Son muchas las dudas e inquietudes que llegan a nuestra mente cuando tratamos el tema de la adopción, el desconocimiento y la desinformación que nos brindan algunas personas hace que nos atemoricemos y no demos este gran paso. Alguien dijo que la peor gestión es la que no se hace, pero para todo en la vida hay que tomar riesgos. Primeramente, tenemos que indicar que la adopción es el medio provisto por ley para establecer la relación legal de padre/madre e hijo entre personas que, por naturaleza, no están así relacionadas; con los derechos y obligaciones mutuas que existen entre los hijos y sus padres y madres biológicos.
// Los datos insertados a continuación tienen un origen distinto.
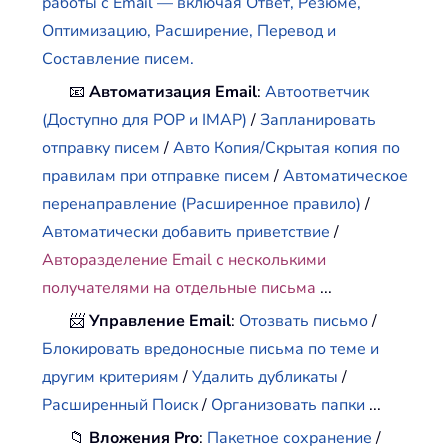
работы с Email — включая Ответ, Резюме,
Оптимизацию, Расширение, Перевод и
Составление писем.
📧
Автоматизация Email
:
Автоответчик
(Доступно для POP и IMAP)
/
Запланировать
отправку писем
/
Авто Копия/Скрытая копия по
правилам при отправке писем
/
Автоматическое
перенаправление (Расширенное правило)
/
Автоматически добавить приветствие
/
Авторазделение Email с несколькими
получателями на отдельные письма
...
📨
Управление Email
:
Отозвать письмо
/
Блокировать вредоносные письма по теме и
другим критериям
/
Удалить дубликаты
/
Расширенный Поиск
/
Организовать папки
...
📁
Вложения Pro
:
Пакетное сохранение
/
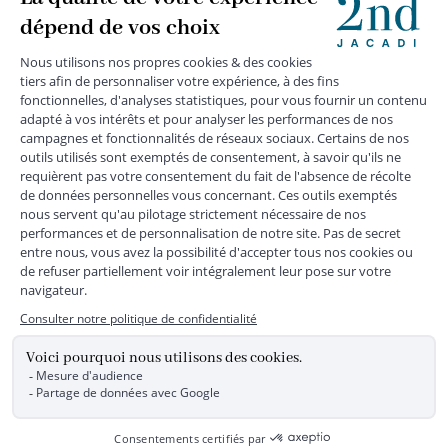
MENTIONS LÉGALES
|
CGU
|
CGV
|
COOKIES
|
DONNÉES PERSONNELLES
*
Livraison express gratuite en point relais dès 59 € et à domicile dès 150
€ vers la France Métropolitaine
Les données collectées par la société JACADI, responsable
du traitement, sont nécessaires à l'envoi de newsletters, à la
création de compte, pour le traitement, le suivi et la livraison
de votre commande, ainsi que pour le suivi de votre
adhésion au programme fidélité. Conformément au
Règlement Européen 2016/679 du 27 avril 2016 sur la
protection des données personnelles, vous bénéficiez d'un
droit d'accès, d'édiction des directives anticipées, de
rectification, d'opposition, d'effacement, de portabilité ou de
limitation aux traitements de données vous concernant.
Vous pouvez exercer vos droits en écrivant à JACADI –
Service Clients – 2/10 Rue Chaptal, 92300 LEVALLOIS-
PERRET, FRANCE ou par email service-clients@jacadi.fr .
Pour plus d'informations, vous pouvez consulter notre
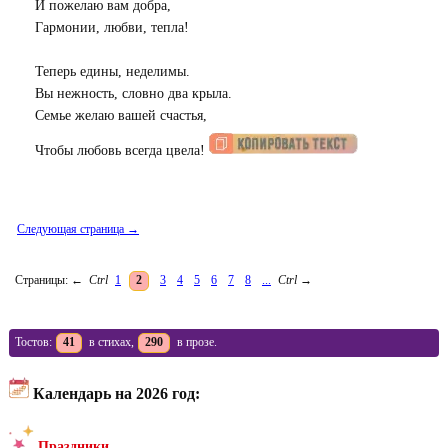
И пожелаю вам добра,
Гармонии, любви, тепла!
Теперь едины, неделимы.
Вы нежность, словно два крыла.
Семье желаю вашей счастья,
Чтобы любовь всегда цвела!
Следующая страница →
Страницы:
←
Ctrl
1
2
3
4
5
6
7
8
...
Ctrl
→
Тостов:
41
в стихах,
290
в прозе.
Календарь на 2026 год:
Праздники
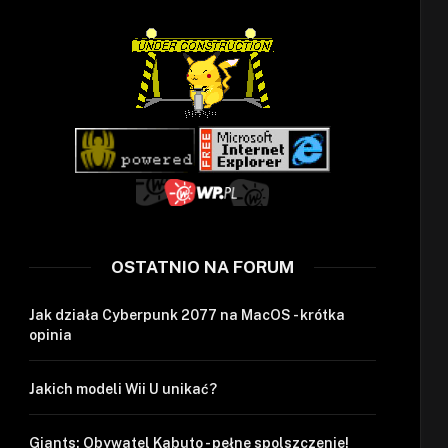
OSTATNIO NA FORUM
Jak działa Cyberpunk 2077 na MacOS - krótka
opinia
Jakich modeli Wii U unikać?
Giants: Obywatel Kabuto - pełne spolszczenie!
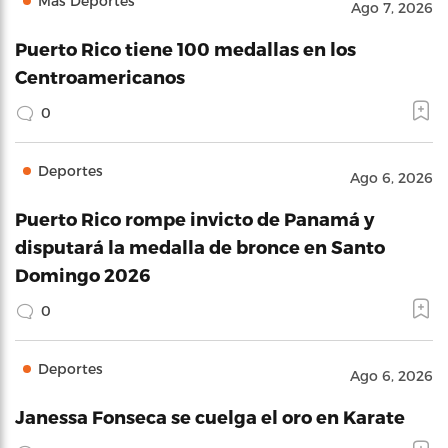
Más Deportes
Ago 7, 2026
Puerto Rico tiene 100 medallas en los
Centroamericanos
0
Deportes
Ago 6, 2026
Puerto Rico rompe invicto de Panamá y
disputará la medalla de bronce en Santo
Domingo 2026
0
Deportes
Ago 6, 2026
Janessa Fonseca se cuelga el oro en Karate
Tanto las personas casadas, solteras, viudas o divorciadas pueden adoptar en nuestra isla, que cuenten con un salario fijo, vivan en casa propia o alquilada y no dependan de ayudas gubernamentales, esto, según la ley 8 y 9 de 19 de enero de 1995, según enmendada

El proceso de adopción en Puerto Rico se ha flexibilizado en estos últimos años, ya que anteriormente era cuesta arriba. Muchas parejas optaban  por hacerlo fuera de la isla adoptando niños rusos, chinos y de otras nacionalidades. En el 2009 el gobierno de Puerto Rico enmendó la ley de adopción  para agilizar y modernizar los trámites para que más niños tengan la oportunidad de tener una familia. Luego de estos cambios, adoptar en Puerto Rico se ha hecho un proceso mucho más fácil y el tiempo de espera es más corto, esto según el propio Departamento de la Familia.

 

 

 

 

En  2011  mi esposa y yo comenzamos el proceso de adopción mediante el Departamento de la familia. En septiembre de ese año visitamos por primera vez la unidad de adopción del Depto. de la familia ubicada en Hato Rey, Puerto Rico. Allí recibimos una charla relacionada al proceso y los documentos que necesitaríamos conseguir. Nos realizamos exámenes médicos generales incluyendo pruebas de HIV y de enfermedades de transmisión sexual, cartas de referencia, y documentos como: certificado de nacimiento, de matrimonio, buena conducta, certificado negativo del registro de ofensores sexuales y certificación negativa de asume, entre otros. En diciembre de ese mismo año entregamos todos los documentos pertinentes y en febrero de 2012 nos hicieron el estudio social el cual fue terminado para julio de ese año.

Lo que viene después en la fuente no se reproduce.